Ambient WeatherBridge Changes Weather Station Game
As soon as I bought an electronic weather station 18 years ago, I wanted to see the data from my station, and stations around the world, online. It started small, and if you're interested in the history you can read my history of internet-enabled weather stations below. Recently, there's been a breakthrough that I thought warranted a review. This is the AmbientWeather WeatherBridge. Here's what's in the box:
The WeatherBridge setup (manual available online) is rather ingenious. It combines a TP Link portable router (normally used to share a laptop's Wifi or cell data connection) with a USB hub that connects to the (in my case) Davis WeatherLink USB device connected to a Davis Vantage Vue weather station (the standard in consumer weather stations). It also works with the full-featured AcuRite weather stations, as well as stations from other vendors.

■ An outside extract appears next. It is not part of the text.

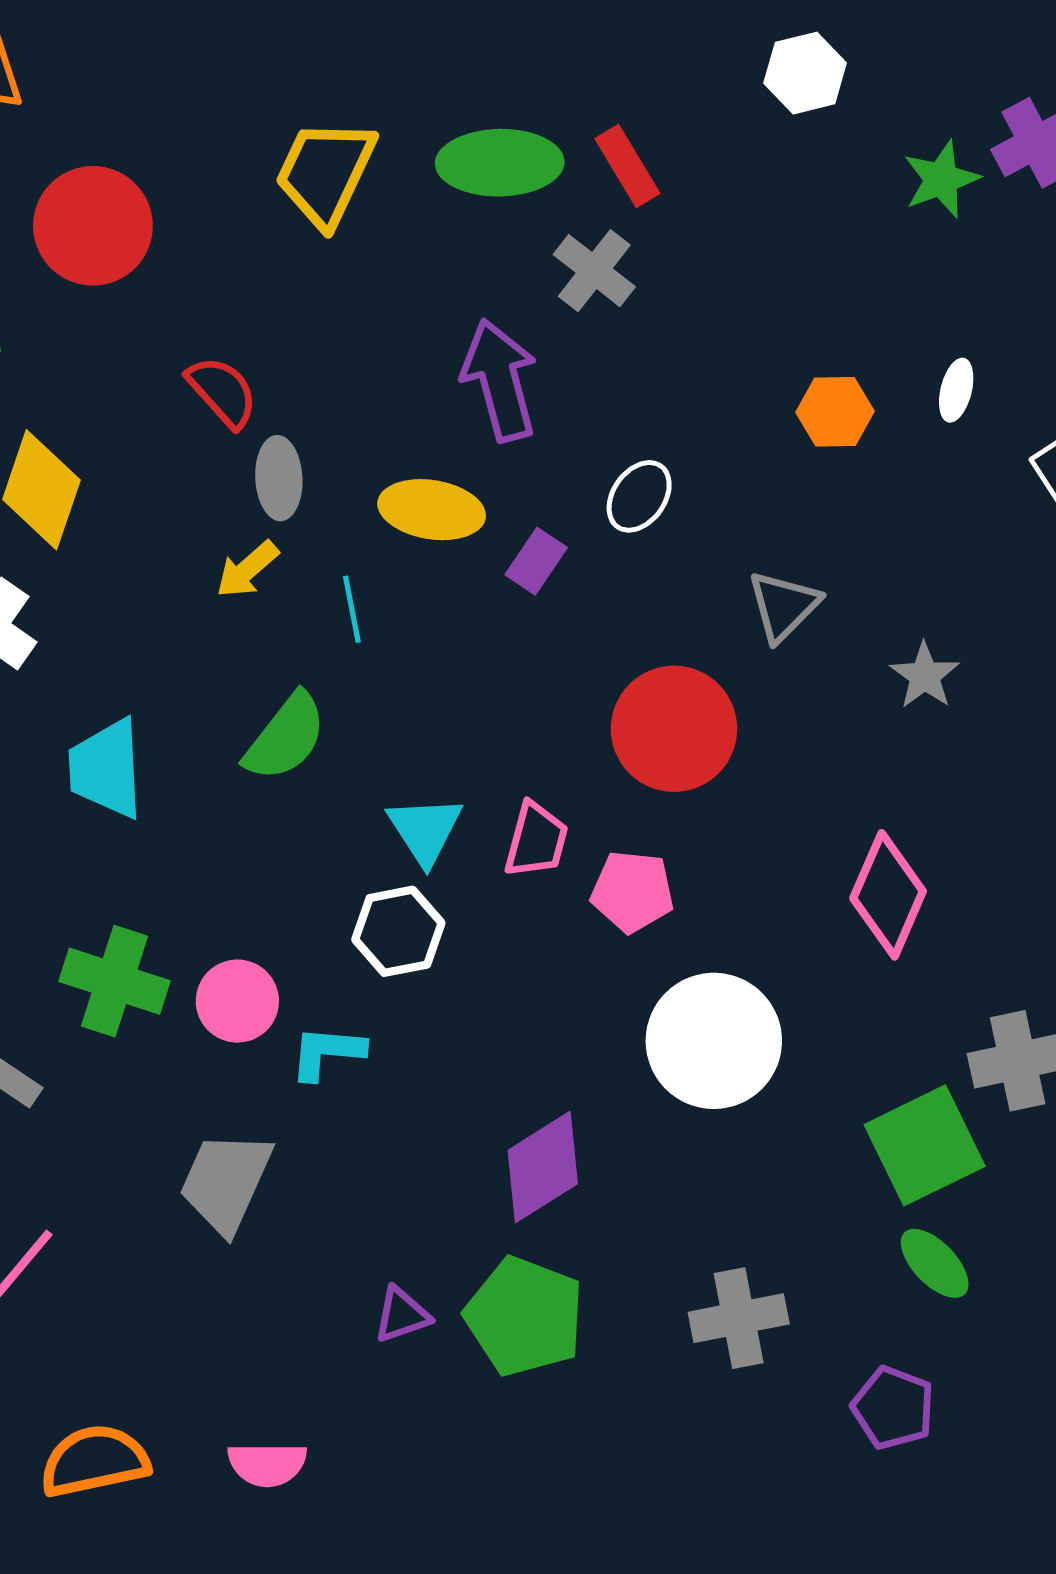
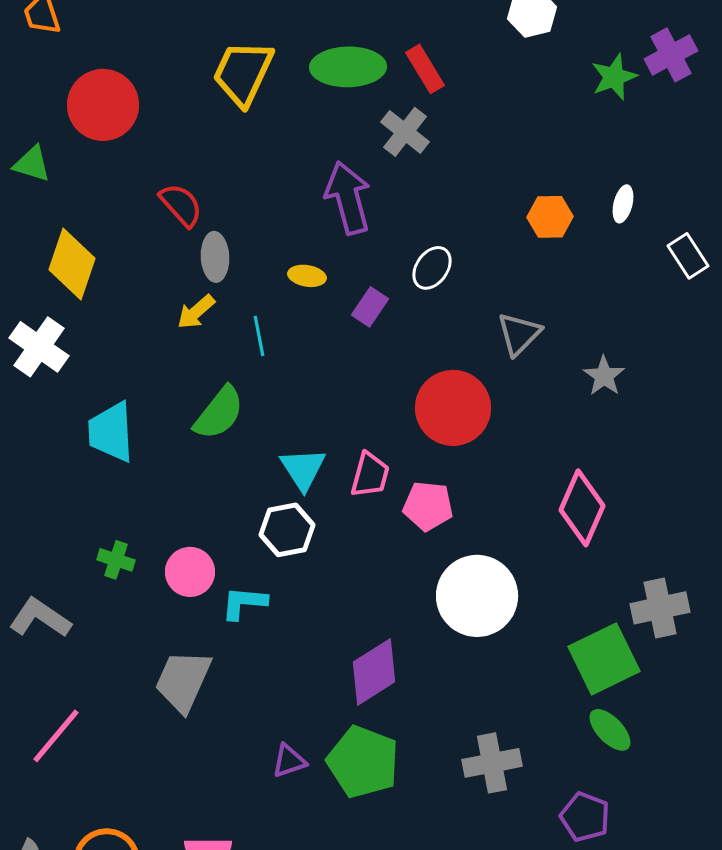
yellow ellipse: (432, 510) -> (307, 276), size x0.6
green cross: (115, 981) -> (116, 560), size x0.6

WeatherBridge allows the convenience of an IP device with cloud archiving (so you don't have to have your weather station connected to a desktop computer 24/7), plus wireless functionality (now your weather station and router don't have to be in the same room!)

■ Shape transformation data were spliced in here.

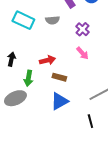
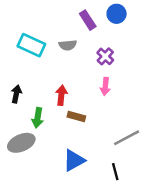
pink arrow: (82, 53) -> (105, 86), turned 48
red arrow: (47, 60) -> (61, 95), turned -70
blue triangle: (59, 101) -> (74, 160), moved

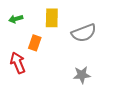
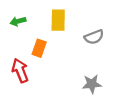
gray semicircle: (84, 33) -> (94, 37), size x0.7

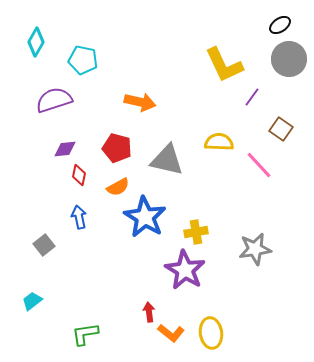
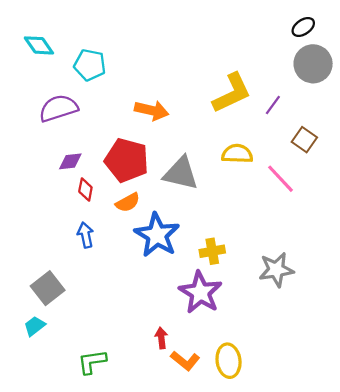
cyan diamond: (36, 42) -> (39, 45), turned -64
yellow L-shape: (224, 65) -> (232, 93), moved, turned -90
red pentagon: (117, 148) -> (127, 160), size x1.4
gray square: (44, 245) -> (48, 288), moved, size x1.4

The main advantage of the WeatherBridge versus previous devices such as WeatherLinkIP (which I reviewed several years ago) is that you get much more frequent updates sent through to your weather servers -- as fast as every 5 seconds with archived data on some sites. The WeatherLinkIP device, on the other hand, only updates once per minute to the WeatherLink.com site, with no archive, and every 20 minutes to CWOP, which is not enough to catch the highest wind speeds and most extreme temperatures.
Once I had it up and running, I placed it temporarily on a tripod next to my dying Davis Vantage Pro station in my backyard. Here's a link to its 1-minute data on PWSWeather.com.
The WeatherBrudge also supports AirCam, PWSWeather, Twitter, mySQL, email, HTTP commands and connection to Ambient's Virtual Weather Station software, which can be used to upload graphs and data to your website, among other things.
You do want to follow the manual closely when setting this up, because it does require a little networking knowledge (for example, after you use the included website to find the device, you'll probably want to set it to use a Static IP Address for convenience, in case you need to quickly come back to the WeatherBridge's internal web page for configuring). One thing that temporarily confused me: the USB hub is needed for Davis, and most other weather stations. I'd advise using it by default and taking it out of the equation if you need to.
HISTORY OF INTERNET-CONNECTED ELECTRONIC WEATHER STATIONS:
In 1997, I used a screen-capture program on my Windows 3.1 computer to capture the software display from my Radio Shack WX-200 weather station and upload it to my website. Then in the year 2000, Windows 98 was rocking as I installed AmbientWeather's revolutionary software "Virtual Weather Station." Then I had access to all sorts of graphs and data, uploading to the Internet, as well as fledgling weather networks like WeatherForYou.
The next reasonable step was to turn the weather station into an Internet Appliance -- to remove the computer from the equation. This was accomplished in 2007 by the WeatherLinkIP device, which still allowed you to use a computer to archive precise data if you chose. The same year, a similar device, the HauteSpot, came out of Europe and promised WiFi transmission of weather data from a station -- but was extremely expensive and ultimately failed to deliver (mine literally went up in smoke).
DISCLAIMER: This is not an official endorsement from AccuWeather, Inc. Product was supplied by a vendor for this review.